Pouca gente acompanhou por aqui, mas a última década marcou uma verdadeira explosão do cinema feito na Ásia.

Por toda parte – Japão, China, Hong Kong, Coreia do Sul, Vietnã –, diretores de alto nível e com propostas estéticas pessoais e inconfundíveis disputavam a atenção dos circuitos cinéfilos mais antenados. Até o mestre Martin Scorsese aderiu à onda, com um remake de um thriller de Hong Kong (Conflitos Internos, de Andrew Lau e Alan Mak, que virou Os Infiltrados). Spike Lee refez Oldboy, do coreano Park Chan-Wook. Walter Salles fez um recente documentário sobre o trabalho do talentoso chinês Jia Zhangke. Mais até que o da América Latina, o cinema asiático foi quem deu a cara da Sétima Arte neste início de século.

Mas mesmo em meio a essa abundância de talento, Wong Kar-wai se destaca. Nascido em Hong Kong, seu estilo não tem par: o visual delirante, de cores explosivas, que abusa de efeitos de aceleração e retardo dos frames; o universo temático próprio, que mesmo quando envereda pelo thriller ou pelo wuxia (os filmes de artes marciais chineses), sempre ressalta os dramas amorosos dos personagens; e o uso pessoal e criativo da música, que é tão parte da narrativa quanto as imagens e a trama.

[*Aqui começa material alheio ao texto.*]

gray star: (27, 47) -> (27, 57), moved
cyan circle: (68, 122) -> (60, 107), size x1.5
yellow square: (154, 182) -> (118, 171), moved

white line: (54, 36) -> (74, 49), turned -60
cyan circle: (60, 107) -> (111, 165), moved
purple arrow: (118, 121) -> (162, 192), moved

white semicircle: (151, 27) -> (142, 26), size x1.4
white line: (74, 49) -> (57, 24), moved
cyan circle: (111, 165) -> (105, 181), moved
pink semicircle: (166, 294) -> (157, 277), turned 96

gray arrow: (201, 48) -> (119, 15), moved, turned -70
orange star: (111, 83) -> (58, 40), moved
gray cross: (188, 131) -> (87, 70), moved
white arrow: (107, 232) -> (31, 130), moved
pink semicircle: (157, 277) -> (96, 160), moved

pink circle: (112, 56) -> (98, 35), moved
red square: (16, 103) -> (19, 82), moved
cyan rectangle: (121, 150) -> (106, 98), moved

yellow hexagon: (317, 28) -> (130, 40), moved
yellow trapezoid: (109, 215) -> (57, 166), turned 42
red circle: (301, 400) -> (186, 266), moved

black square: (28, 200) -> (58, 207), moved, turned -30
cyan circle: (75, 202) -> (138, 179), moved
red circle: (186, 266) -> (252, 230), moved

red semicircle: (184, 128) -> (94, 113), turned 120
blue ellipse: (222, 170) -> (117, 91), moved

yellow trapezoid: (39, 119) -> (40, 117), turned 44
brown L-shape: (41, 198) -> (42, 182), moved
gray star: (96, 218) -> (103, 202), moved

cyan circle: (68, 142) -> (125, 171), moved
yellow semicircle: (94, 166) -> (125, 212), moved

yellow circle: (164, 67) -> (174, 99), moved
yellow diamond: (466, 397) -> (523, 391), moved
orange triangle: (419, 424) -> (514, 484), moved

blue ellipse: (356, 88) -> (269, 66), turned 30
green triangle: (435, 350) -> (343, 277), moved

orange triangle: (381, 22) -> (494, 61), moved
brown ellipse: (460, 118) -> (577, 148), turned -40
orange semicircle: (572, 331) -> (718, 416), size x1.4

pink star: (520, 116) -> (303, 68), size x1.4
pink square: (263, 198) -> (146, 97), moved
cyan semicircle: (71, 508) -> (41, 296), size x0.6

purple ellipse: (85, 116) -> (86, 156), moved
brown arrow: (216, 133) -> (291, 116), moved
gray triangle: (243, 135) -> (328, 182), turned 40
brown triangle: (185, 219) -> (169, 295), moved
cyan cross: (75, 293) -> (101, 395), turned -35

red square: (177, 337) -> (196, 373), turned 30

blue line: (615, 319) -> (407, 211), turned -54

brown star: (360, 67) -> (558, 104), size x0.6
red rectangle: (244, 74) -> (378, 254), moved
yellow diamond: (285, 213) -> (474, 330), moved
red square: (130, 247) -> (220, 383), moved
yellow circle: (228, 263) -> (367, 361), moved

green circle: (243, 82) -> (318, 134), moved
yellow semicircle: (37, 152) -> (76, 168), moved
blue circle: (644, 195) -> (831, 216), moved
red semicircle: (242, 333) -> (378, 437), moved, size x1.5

No cinema contemporâneo, poucos criadores têm tanto a dizer, tantos motivos para continuar nos surpreendendo. Adentre, agora, o universo peculiar, fascinante, mas de apelo e comoção universais, que é o cinema de Wong Kar-wai.

O começo: a renascença de Hong Kong, os primeiros roteiros e Conflito Mortal (1982-1987)

Kar-wai nasceu em 1957 em Hong Kong, então uma colônia britânica, mas partiu com os pais para a República Popular da China em 1963. Como o menino só conhecia o cantonês, o dialeto falado na província, a interação com os colegas de escola foi motivo de aflição em seus primeiros anos na nova pátria. Para tentar aliviar a solidão do filho, a mãe de Wong começou a levá-lo ao cinema. A experiência, segundo o diretor, teve o peso de uma revelação: os filmes se impunham pela força das imagens, eram profundos, impactantes, prescindiam do entendimento do idioma para comunicar emoção.

Mais ainda: o garoto tímido, de poucas palavras, descobriu uma maneira de se expressar perante o mundo, de transmitir suas inquietações e experiências. Ainda na adolescência, ele já acalentava o sonho de se tornar cineasta. Em 1980, após dois anos estudando design gráfico, Kar-wai candidatou-se a uma vaga de estágio numa emissora de Hong Kong. A oportunidade foi decisiva: além de aprender na raça o métier – entre outras coisas, Wong escrevia roteiros e dirigia novelas e seriados –, o rapaz acabou indo parar na órbita do ator e produtor Alan Tang, um dos maiorais da chamada “renascença” do cinema de Hong Kong, período em que o país modernizou sua produção e despontou no mercado internacional. Em parceria com Tang, Kar-wai produziu vários scripts entre 1982 e 1987, e Tang seria o principal financiador por trás de seu filme de estreia, Conflito Mortal (1988).

Como costuma acontecer aos primeiros filmes, Conflito não revela, in full, a extensão do talento de seu criador. Mesmo assim, vista em retrospecto, a obra impressiona: a trama convencional, espécie de refilmagem de Caminhos Perigosos (1973), de Scorsese, é enriquecida o tempo todo pelas idiossincrasias de Kar-wai, como as cores alucinógenas, a câmera super-lenta, o uso de canções pop românticas (“Take My Breath Away” pode ser comovente, acredita?). De quebra, ainda traz um trio de atores-chave na filmografia do diretor: Andy Lau, como o protagonista Wah, Jacky Cheung, como o encrenqueiro Fly, e a maravilhosa Maggie Cheung, como Ngor, prima e paixão de Wah. O filme foi um sucesso colossal, faturando 11 milhões de dólares de HK, a maior marca de Wong até O Grande Mestre, de 2013. Talento provado, tino comercial também: começa, oficialmente, o voo de Wong Kar-wai no cinema.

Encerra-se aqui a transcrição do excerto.